Reclusive Kusama’s ‘Infinity’ Room Lures Billionaire Collectors

Yayoi Kusama
Artist Yayoi Kusama in 2013. Photographer: Andrew Toth/Getty Images

Billionaire collectors are finding it hard to resist Yayoi Kusama, the 86-year-old Japanese artist who chooses to live in a psychiatric clinic and is famous for her polka-dot creations.

This week, one of her popular immersive installations is on display during the opening of the Garage Museum of Contemporary Art, the brainchild of Dasha Zhukova, partner of Russian billionaire art collector Roman Abramovich. Another edition of the same 2013 work was purchased by billionaire Eli Broad, whose private museum opens in Los Angeles in September, and a third by an anonymous European collector.

The price for each piece, a dark room with mirrored walls filled with thousands of tiny, pulsating lights: just shy of $1 million, according to David Zwirner gallery, which represents the artist.

“It was the most popular artwork at the opening,” said Christina Steinbrecher-Pfandt, director of the Vienna Contemporary art fair, who attended the Garage event for 2,000 VIPs on June 10. “There was a huge queue to see it. It’s a perfect museum selfie.”

Wealthy buyers are chasing trophy works as an investment and status symbol, pushing prices to record levels. Kusama’s auction prices increased nine-fold in the past 10 years, with a record of $7 million set for a 1960 painting in November at Christie’s. The Garage exhibition, her first solo museum show in Russia, will introduce her to a new generation of collectors.

Poster Girl

Kusama’s exhibitions last year attracted two million people, making her the most popular artist in terms of exhibition attendance, according to the Art Newspaper, which called her the “poster girl for the globalization of contemporary art.”

Her sales at auction tallied $44 million in 2014, the most of any living female artist, according to Artnet. Women artists trail their male rivals -- works by Jeff Koons at auction totaled $170.8 million last year.

A fixture of the New York art scene in the 1960s, Kusama has been voluntarily living in a mental hospital in Japan for decades. She’s known for her red wig, hallucinogenic paintings and giant pumpkin sculptures.

The Garage’s opening, in a 5,400 square-meter (58,125-square-foot) home designed by Rem Koolhaas, drew international art world tastemakers including the Whitney Museum of American Art director Adam Weinberg, French billionaire Francois Pinault and Massimiliano Gioni, associate director of the New Museum in New York.

Counting Dots

“Counting the polka dots,” supermodel Natalia Vodianova, who attended the opening, wrote in her Instagram post as she posed at the Kusama installation. “Are you up to the challenge?” More than 17,000 Instagram users liked the post.

Kusama’s Garage exhibition includes two immersive installations. In “Infinity Mirrored Room -– The Souls of Millions of Light Years Away,” each viewer enters a darkened room alone and is surrounded by the mesmerizing universe of blinking lights.

The second piece, the 2015 “Guidepost to the Eternal Space” is a brightly lit environment, with white polka dots on a red background that covers walls and various structures.

Crowd Pleaser

Kusama has made different versions of the infinity room and was an instant crowd pleaser whenever it’s been shown.

In 2012, another infinity room with a different title was a popular feature of the artist’s retrospective at the Whitney Museum of American Art. “Infinity Mirrored Room – The Souls of Millions of Light Years Away” was first shown at the Zwirner gallery in Manhattan in 2013, drawing 75,000 people who lined up for hours in the freezing weather.
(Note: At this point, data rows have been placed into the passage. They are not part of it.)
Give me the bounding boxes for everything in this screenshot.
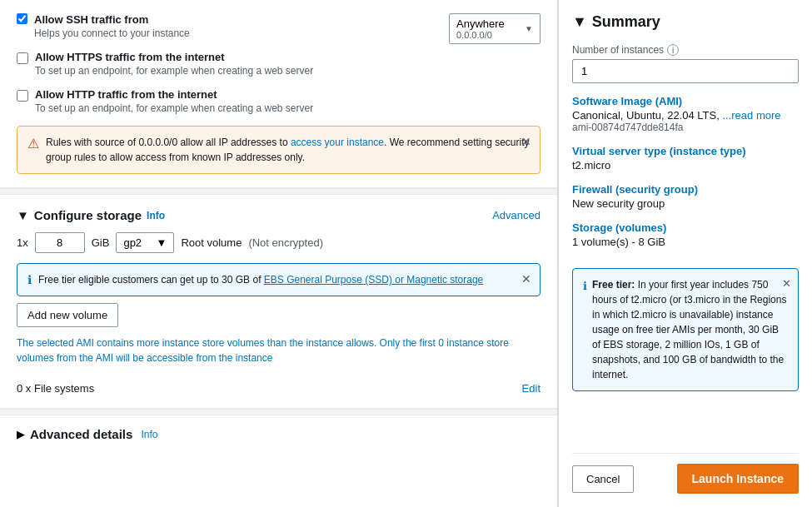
advanced-details-section: ▶ Advanced details Info [0, 415, 557, 453]
advanced-header: ▶ Advanced details Info [17, 427, 541, 441]
volume-type-value: gp2 [123, 236, 142, 249]
storage-sum-value: 1 volume(s) - 8 GiB [572, 236, 799, 248]
warning-close-icon[interactable]: ✕ [521, 135, 531, 148]
advanced-toggle-icon[interactable]: ▶ [17, 428, 25, 440]
cancel-button[interactable]: Cancel [572, 465, 634, 493]
storage-advanced-link[interactable]: Advanced [492, 209, 541, 221]
ami-field: Software Image (AMI) Canonical, Ubuntu, … [572, 95, 799, 133]
summary-title: ▼ Summary [572, 13, 799, 31]
security-warning-banner: ⚠ Rules with source of 0.0.0.0/0 allow a… [17, 126, 541, 174]
storage-section-header: ▼ Configure storage Info Advanced [17, 208, 541, 222]
ami-value: Canonical, Ubuntu, 22.04 LTS, ...read mo… [572, 109, 799, 122]
summary-title-text: Summary [592, 13, 660, 31]
free-tier-box: ℹ Free tier: In your first year includes… [572, 268, 799, 391]
info-banner-text: Free tier eligible customers can get up … [38, 272, 530, 287]
advanced-info-link[interactable]: Info [141, 429, 157, 440]
ebs-link[interactable]: EBS General Purpose (SSD) or Magnetic st… [264, 274, 483, 286]
ami-warning-link: The selected AMI contains more instance … [17, 337, 509, 364]
free-tier-bold: Free tier: [592, 279, 635, 291]
ssh-row: Allow SSH traffic from Helps you connect… [17, 13, 541, 44]
ssh-checkbox-group: Allow SSH traffic from Helps you connect… [17, 13, 436, 39]
main-content: Allow SSH traffic from Helps you connect… [0, 0, 558, 507]
add-volume-button[interactable]: Add new volume [17, 303, 118, 327]
not-encrypted-label: (Not encrypted) [248, 236, 323, 249]
ami-name: Canonical, Ubuntu, 22.04 LTS, [572, 109, 720, 122]
dropdown-arrow-icon: ▼ [525, 24, 533, 33]
ami-read-more[interactable]: ...read more [722, 109, 780, 122]
warning-link[interactable]: access your instance [291, 137, 384, 148]
instance-type-label[interactable]: Virtual server type (instance type) [572, 145, 799, 157]
summary-toggle-icon: ▼ [572, 13, 587, 31]
volume-size-input[interactable] [35, 232, 85, 253]
volume-row: 1x GiB gp2 ▼ Root volume (Not encrypted) [17, 232, 541, 253]
storage-info-banner: ℹ Free tier eligible customers can get u… [17, 263, 541, 296]
file-systems-row: 0 x File systems Edit [17, 375, 541, 395]
ssh-source-dropdown[interactable]: Anywhere 0.0.0.0/0 ▼ [449, 13, 541, 44]
instance-type-value: t2.micro [572, 159, 799, 171]
file-systems-label: 0 x File systems [17, 382, 94, 395]
instances-info-badge[interactable]: i [667, 44, 679, 56]
volume-type-arrow: ▼ [157, 236, 167, 249]
firewall-field: Firewall (security group) New security g… [572, 183, 799, 210]
https-row: Allow HTTPS traffic from the internet To… [17, 51, 541, 77]
ssh-label: Allow SSH traffic from [34, 13, 190, 26]
volume-unit: GiB [92, 236, 110, 249]
ami-id: ami-00874d747dde814fa [572, 122, 799, 133]
storage-info-link[interactable]: Info [147, 210, 165, 221]
root-volume-label: Root volume [181, 236, 242, 249]
sidebar-footer: Cancel Launch Instance [572, 453, 799, 494]
advanced-title: Advanced details [30, 427, 132, 441]
http-description: To set up an endpoint, for example when … [35, 102, 313, 114]
section-divider-1 [0, 188, 557, 195]
http-checkbox[interactable] [17, 90, 28, 102]
section-divider-2 [0, 409, 557, 415]
instances-label-text: Number of instances [572, 44, 664, 56]
http-label: Allow HTTP traffic from the internet [35, 88, 313, 101]
https-description: To set up an endpoint, for example when … [35, 65, 313, 77]
dropdown-sub: 0.0.0.0/0 [456, 30, 505, 40]
volume-multiplier: 1x [17, 236, 28, 249]
warning-icon: ⚠ [27, 136, 39, 152]
launch-instance-button[interactable]: Launch Instance [677, 464, 799, 494]
https-checkbox[interactable] [17, 52, 28, 64]
storage-section-title: ▼ Configure storage Info [17, 208, 165, 222]
security-group-section: Allow SSH traffic from Helps you connect… [0, 0, 557, 188]
file-systems-edit-link[interactable]: Edit [522, 382, 541, 395]
ssh-label-group: Allow SSH traffic from Helps you connect… [34, 13, 190, 39]
https-label-group: Allow HTTPS traffic from the internet To… [35, 51, 313, 77]
dropdown-value: Anywhere [456, 17, 505, 30]
ami-label[interactable]: Software Image (AMI) [572, 95, 799, 107]
ami-warning-text: The selected AMI contains more instance … [17, 336, 541, 365]
http-label-group: Allow HTTP traffic from the internet To … [35, 88, 313, 114]
free-tier-close-icon[interactable]: ✕ [782, 276, 791, 292]
free-tier-body: In your first year includes 750 hours of… [592, 279, 786, 380]
free-tier-text: Free tier: In your first year includes 7… [592, 277, 788, 382]
warning-text: Rules with source of 0.0.0.0/0 allow all… [46, 135, 530, 165]
ssh-checkbox[interactable] [17, 13, 27, 24]
firewall-value: New security group [572, 197, 799, 210]
storage-sum-label[interactable]: Storage (volumes) [572, 221, 799, 234]
storage-section: ▼ Configure storage Info Advanced 1x GiB… [0, 195, 557, 409]
instances-field: Number of instances i [572, 44, 799, 83]
summary-sidebar: ▼ Summary Number of instances i Software… [558, 0, 812, 507]
storage-info-close-icon[interactable]: ✕ [521, 272, 531, 286]
ssh-description: Helps you connect to your instance [34, 27, 190, 39]
storage-field: Storage (volumes) 1 volume(s) - 8 GiB [572, 221, 799, 248]
volume-type-dropdown[interactable]: gp2 ▼ [116, 232, 174, 253]
dropdown-content: Anywhere 0.0.0.0/0 [456, 17, 505, 40]
instance-type-field: Virtual server type (instance type) t2.m… [572, 145, 799, 171]
instances-label: Number of instances i [572, 44, 799, 56]
instances-input[interactable] [572, 59, 799, 83]
collapse-icon[interactable]: ▼ [17, 208, 29, 222]
https-label: Allow HTTPS traffic from the internet [35, 51, 313, 63]
storage-title-text: Configure storage [34, 208, 142, 222]
info-icon: ℹ [27, 273, 32, 286]
http-row: Allow HTTP traffic from the internet To … [17, 88, 541, 114]
free-tier-icon: ℹ [583, 278, 587, 295]
firewall-label[interactable]: Firewall (security group) [572, 183, 799, 196]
Kusama’s latest exhibition at Zwirner, “Give Me Love,” runs through June 13. So far it has attracted 30,000 visitors, according to the gallery. The show includes new psychedelic paintings and a stand-alone one-room house called “the obliteration room.”
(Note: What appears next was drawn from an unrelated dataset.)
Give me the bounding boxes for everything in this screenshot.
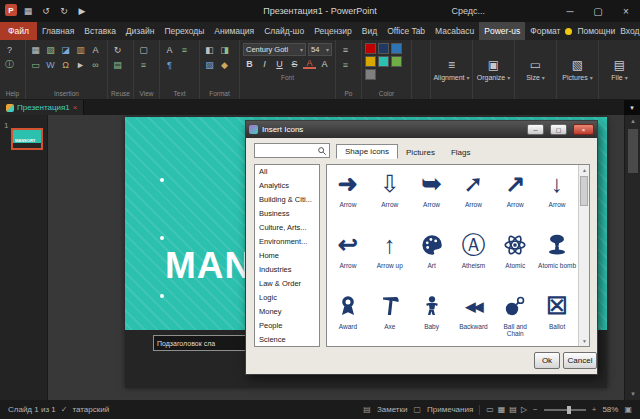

The gallery’s website warns that the wait time can be two hours. Visitors place multi-colored stickers on surfaces and objects, eventually covering up, or obliterating, the original white space.

On Instagram there are more than 168,000 posts with hashtag #YayoiKusama, surpassing 136,719 posts with a hashtag of #JeffKoons. Pablo Picasso’s hashtag has 576,582 posts and #Beyonce has 6.6 million posts.

Kusama’s debut at the Garage is shaping up to be a hit.

“Russians loved Kusama,” said Inga Rubenstein, a Russian-born, New York-based collector who attended the opening. “The work is easy to understand because it’s so beautiful.”